From the data that follows, print exactly the lines starting at the one containing "alle årstider" and ending at the one containing "accessible par navig"; include both of them and nothing more.

───── Data to examine

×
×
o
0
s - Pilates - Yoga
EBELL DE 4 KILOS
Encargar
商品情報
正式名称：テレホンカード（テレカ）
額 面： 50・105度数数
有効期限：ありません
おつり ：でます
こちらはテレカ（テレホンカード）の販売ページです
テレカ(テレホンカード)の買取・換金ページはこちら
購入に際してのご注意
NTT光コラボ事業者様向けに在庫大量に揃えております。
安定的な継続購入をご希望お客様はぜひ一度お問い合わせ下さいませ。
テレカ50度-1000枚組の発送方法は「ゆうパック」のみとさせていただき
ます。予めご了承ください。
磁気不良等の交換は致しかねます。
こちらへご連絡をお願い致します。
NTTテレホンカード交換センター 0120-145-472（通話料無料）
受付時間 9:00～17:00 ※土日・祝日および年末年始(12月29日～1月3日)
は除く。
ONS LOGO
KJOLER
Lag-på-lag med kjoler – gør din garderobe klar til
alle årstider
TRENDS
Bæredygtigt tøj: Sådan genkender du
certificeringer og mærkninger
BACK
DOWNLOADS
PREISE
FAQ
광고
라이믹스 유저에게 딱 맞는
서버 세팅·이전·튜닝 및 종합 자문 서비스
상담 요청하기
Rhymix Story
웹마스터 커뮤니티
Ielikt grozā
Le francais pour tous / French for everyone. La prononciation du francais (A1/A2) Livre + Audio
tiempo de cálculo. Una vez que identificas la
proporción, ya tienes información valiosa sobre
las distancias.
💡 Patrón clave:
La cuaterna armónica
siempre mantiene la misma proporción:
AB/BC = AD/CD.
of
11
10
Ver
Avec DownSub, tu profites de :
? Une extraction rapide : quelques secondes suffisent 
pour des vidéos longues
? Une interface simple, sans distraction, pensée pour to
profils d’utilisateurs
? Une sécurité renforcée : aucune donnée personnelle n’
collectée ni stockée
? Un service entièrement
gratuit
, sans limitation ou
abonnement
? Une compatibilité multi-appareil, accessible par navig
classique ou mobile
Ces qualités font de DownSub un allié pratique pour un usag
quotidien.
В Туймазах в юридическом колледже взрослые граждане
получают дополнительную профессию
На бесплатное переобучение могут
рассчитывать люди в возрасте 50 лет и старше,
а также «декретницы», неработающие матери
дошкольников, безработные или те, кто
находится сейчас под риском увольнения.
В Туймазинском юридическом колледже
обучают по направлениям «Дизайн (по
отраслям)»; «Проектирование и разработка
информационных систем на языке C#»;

──────────

→ Solved exercise:
alle årstider
TRENDS
Bæredygtigt tøj: Sådan genkender du
certificeringer og mærkninger
BACK
DOWNLOADS
PREISE
FAQ
광고
라이믹스 유저에게 딱 맞는
서버 세팅·이전·튜닝 및 종합 자문 서비스
상담 요청하기
Rhymix Story
웹마스터 커뮤니티
Ielikt grozā
Le francais pour tous / French for everyone. La prononciation du francais (A1/A2) Livre + Audio
tiempo de cálculo. Una vez que identificas la
proporción, ya tienes información valiosa sobre
las distancias.
💡 Patrón clave:
La cuaterna armónica
siempre mantiene la misma proporción:
AB/BC = AD/CD.
of
11
10
Ver
Avec DownSub, tu profites de :
? Une extraction rapide : quelques secondes suffisent 
pour des vidéos longues
? Une interface simple, sans distraction, pensée pour to
profils d’utilisateurs
? Une sécurité renforcée : aucune donnée personnelle n’
collectée ni stockée
? Un service entièrement
gratuit
, sans limitation ou
abonnement
? Une compatibilité multi-appareil, accessible par navig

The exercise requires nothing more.